To calculate the start of the week in which a transaction takes place, add the following measures:
-
=weekstart(date)
-
=timestamp(weekstart(date))
date | start_of_week | start_of_week_timestamp |
---|---|---|
1/7/2022 | 01/02/2022 | 1/2/2022 12:00:00 AM |
1/19/2022 | 01/16/2022 | 1/16/2022 12:00:00 AM |
2/5/2022 | 01/30/2022 | 1/30/2022 12:00:00 AM |
2/28/2022 | 02/27/2022 | 2/27/2022 12:00:00 AM |
3/16/2022 | 03/13/2022 | 3/13/2022 12:00:00 AM |
4/1/2022 | 03/27/2022 | 3/27/2022 12:00:00 AM |
5/7/2022 | 05/01/2022 | 5/1/2022 12:00:00 AM |
5/16/2022 | 05/15/2022 | 5/15/2022 12:00:00 AM |
6/15/2022 | 06/12/2022 | 6/12/2022 12:00:00 AM |
6/26/2022 | 06/26/2022 | 6/26/2022 12:00:00 AM |
7/9/2022 | 07/03/2022 | 7/3/2022 12:00:00 AM |
7/22/2022 | 07/17/2022 | 7/17/2022 12:00:00 AM |
7/23/2022 | 07/17/2022 | 7/17/2022 12:00:00 AM |
7/27/2022 | 07/24/2022 | 7/24/2022 12:00:00 AM |
8/2/2022 | 07/31/2022 | 7/31/2022 12:00:00 AM |
8/8/2022 | 08/07/2022 | 8/7/2022 12:00:00 AM |
8/19/2022 | 08/14/2022 | 8/14/2022 12:00:00 AM |
9/26/2022 | 09/25/2022 | 9/25/2022 12:00:00 AM |
10/14/2022 | 10/09/2022 | 10/9/2022 12:00:00 AM |
10/29/2022 | 10/23/2022 | 10/23/2022 12:00:00 AM |
The start_of_week measure is created in the chart object by using the weekstart() function and passing the date field as the function’s argument.
The weekstart() function initially identifies which week the date value falls into, returning a timestamp for the first millisecond of that week.
Transaction 8191 took place on February 5. The FirstWeekDay system variable sets the first day of the week to a Sunday.
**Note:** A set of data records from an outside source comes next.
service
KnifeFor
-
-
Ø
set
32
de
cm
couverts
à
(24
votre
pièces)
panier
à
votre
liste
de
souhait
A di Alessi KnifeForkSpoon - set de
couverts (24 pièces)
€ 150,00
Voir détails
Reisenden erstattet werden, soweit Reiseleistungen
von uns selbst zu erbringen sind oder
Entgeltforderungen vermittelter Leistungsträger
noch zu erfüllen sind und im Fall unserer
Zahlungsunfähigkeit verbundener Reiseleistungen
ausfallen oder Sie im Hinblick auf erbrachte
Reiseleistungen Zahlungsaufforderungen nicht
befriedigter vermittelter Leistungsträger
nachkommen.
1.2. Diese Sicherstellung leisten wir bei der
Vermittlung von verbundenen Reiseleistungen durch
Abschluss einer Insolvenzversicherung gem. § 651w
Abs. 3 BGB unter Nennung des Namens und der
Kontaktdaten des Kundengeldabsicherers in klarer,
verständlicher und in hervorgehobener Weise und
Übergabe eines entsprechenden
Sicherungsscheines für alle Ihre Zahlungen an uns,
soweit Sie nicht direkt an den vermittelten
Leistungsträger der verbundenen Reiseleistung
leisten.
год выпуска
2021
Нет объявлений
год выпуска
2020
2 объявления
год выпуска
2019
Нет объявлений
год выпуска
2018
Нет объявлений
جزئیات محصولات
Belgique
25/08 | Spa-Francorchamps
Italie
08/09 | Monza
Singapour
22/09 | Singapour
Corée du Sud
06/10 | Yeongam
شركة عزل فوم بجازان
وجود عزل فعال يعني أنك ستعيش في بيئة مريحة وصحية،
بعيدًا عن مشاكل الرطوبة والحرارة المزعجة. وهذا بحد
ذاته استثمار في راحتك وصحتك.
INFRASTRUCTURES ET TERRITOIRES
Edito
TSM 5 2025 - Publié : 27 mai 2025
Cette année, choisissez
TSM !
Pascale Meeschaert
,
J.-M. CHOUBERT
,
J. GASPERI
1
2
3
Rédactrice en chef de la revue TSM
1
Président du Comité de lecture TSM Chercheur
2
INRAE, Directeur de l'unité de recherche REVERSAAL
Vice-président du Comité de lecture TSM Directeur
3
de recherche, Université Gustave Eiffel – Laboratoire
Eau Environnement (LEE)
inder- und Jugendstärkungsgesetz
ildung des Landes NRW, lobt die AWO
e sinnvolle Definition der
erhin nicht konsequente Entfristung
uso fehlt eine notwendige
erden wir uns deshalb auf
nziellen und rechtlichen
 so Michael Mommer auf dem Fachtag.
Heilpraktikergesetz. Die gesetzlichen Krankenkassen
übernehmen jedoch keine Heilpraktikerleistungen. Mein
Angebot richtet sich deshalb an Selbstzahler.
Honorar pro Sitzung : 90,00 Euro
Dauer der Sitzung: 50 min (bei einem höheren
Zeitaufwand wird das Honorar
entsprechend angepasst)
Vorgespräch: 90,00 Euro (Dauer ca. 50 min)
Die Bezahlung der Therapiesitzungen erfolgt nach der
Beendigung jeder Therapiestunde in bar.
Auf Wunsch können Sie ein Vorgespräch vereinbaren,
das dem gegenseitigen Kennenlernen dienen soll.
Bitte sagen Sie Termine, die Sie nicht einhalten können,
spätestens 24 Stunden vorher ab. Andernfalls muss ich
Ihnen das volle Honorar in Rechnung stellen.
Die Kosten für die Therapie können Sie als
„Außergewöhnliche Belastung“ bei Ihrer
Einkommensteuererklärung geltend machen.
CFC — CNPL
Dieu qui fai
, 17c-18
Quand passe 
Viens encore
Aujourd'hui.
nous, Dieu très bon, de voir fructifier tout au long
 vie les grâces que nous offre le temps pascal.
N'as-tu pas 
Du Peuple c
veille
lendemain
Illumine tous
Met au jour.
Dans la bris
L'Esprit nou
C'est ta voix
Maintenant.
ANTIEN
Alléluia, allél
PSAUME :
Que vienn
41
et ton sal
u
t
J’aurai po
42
The weekstart() function identifies that the first Sunday before February 5 – and therefore the start of the week – was January 30. Therefore, the start_of_week value for that transaction returns the first millisecond of that day, which is January 30 at 12:00:00 AM.
Example 5 – Scenario
Overview
Open the Data load editor and add the load script below to a new tab.
The load script contains:
-
A dataset which is loaded into a table called Payroll.
-
Data consisting of employee IDs, employee names, and the daily wage earned by each employee.
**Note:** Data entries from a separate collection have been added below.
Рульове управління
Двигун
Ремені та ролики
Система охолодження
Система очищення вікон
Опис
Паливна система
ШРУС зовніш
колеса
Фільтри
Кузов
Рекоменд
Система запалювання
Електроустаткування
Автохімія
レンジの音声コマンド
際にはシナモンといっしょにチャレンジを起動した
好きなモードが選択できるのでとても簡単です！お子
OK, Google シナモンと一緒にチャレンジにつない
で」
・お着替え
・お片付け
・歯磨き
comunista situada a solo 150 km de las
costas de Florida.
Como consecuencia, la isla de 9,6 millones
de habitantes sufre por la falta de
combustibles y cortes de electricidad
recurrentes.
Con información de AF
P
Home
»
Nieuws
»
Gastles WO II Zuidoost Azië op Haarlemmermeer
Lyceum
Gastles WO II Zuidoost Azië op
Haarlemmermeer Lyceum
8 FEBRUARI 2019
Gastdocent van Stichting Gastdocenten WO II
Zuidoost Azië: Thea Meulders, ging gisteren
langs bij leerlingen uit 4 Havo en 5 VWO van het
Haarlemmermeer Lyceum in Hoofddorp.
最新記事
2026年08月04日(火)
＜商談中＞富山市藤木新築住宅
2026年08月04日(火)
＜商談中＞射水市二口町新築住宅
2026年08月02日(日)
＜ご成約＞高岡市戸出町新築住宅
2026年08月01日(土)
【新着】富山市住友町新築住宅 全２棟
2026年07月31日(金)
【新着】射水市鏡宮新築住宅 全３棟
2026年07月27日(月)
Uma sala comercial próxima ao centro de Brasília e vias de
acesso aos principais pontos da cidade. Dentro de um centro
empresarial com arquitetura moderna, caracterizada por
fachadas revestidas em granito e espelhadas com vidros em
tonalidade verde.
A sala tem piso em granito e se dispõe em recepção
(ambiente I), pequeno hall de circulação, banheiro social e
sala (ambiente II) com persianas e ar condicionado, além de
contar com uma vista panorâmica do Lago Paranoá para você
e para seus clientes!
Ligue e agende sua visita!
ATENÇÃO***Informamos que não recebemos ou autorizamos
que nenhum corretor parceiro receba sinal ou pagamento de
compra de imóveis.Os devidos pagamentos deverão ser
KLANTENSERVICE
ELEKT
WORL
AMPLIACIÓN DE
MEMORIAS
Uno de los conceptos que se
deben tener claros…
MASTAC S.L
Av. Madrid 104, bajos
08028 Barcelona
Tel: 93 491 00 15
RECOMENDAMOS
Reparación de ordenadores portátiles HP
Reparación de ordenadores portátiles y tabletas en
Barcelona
Employees begin work on Monday and work six days per week. The FirstWeekDay system variable must not be modified.
The end user would like a chart object that displays, by employee ID and employee name, the wages earned in the week to date.
Load script
Payroll:
Load
*
Inline
[
employee_id,employee_name,day_rate
182,Mark, $150
183,Deryck, $125
184,Dexter, $125
185,Sydney,$270
186,Agatha,$128
];
Results
Do the following:
-
Load the data and open a sheet. Create a new table and add these fields as dimensions:
-
employee_id
-
employee_name
-
-
Next, create a measure to calculate the wages earned in the week to date:
=if(today(1)-weekstart(today(1),0,0)<7,(today(1)-weekstart(today(1),0,0))*day_rate,day_rate*6)
-
Set the measure's Number formatting to Money.
employee_id | employee_name | =if(today(1)-weekstart(today(1),0,0)<7,(today(1)-weekstart(today(1),0,0))*day_rate,day_rate*6) |
---|---|---|
182 | Mark | $600.00 |
183 | Deryck | $500.00 |
184 | Dexter | $500.00 |
185 | Sydney | $1080.00 |
186 | Agatha | $512.00 |
The weekstart() function, by using today’s date as its first argument and 0 as its third argument, sets Monday as the first day of the week and returns the start date of the current week. By subtracting that result from the current date, the expression then returns the number of days that have elapsed so far this week.
The condition then evaluates whether there have been more than six days this week. If so, the employee’s day_rate is multiplied by 6 days. Otherwise, the day_rate is multiplied by the number of days that have occurred so far this week.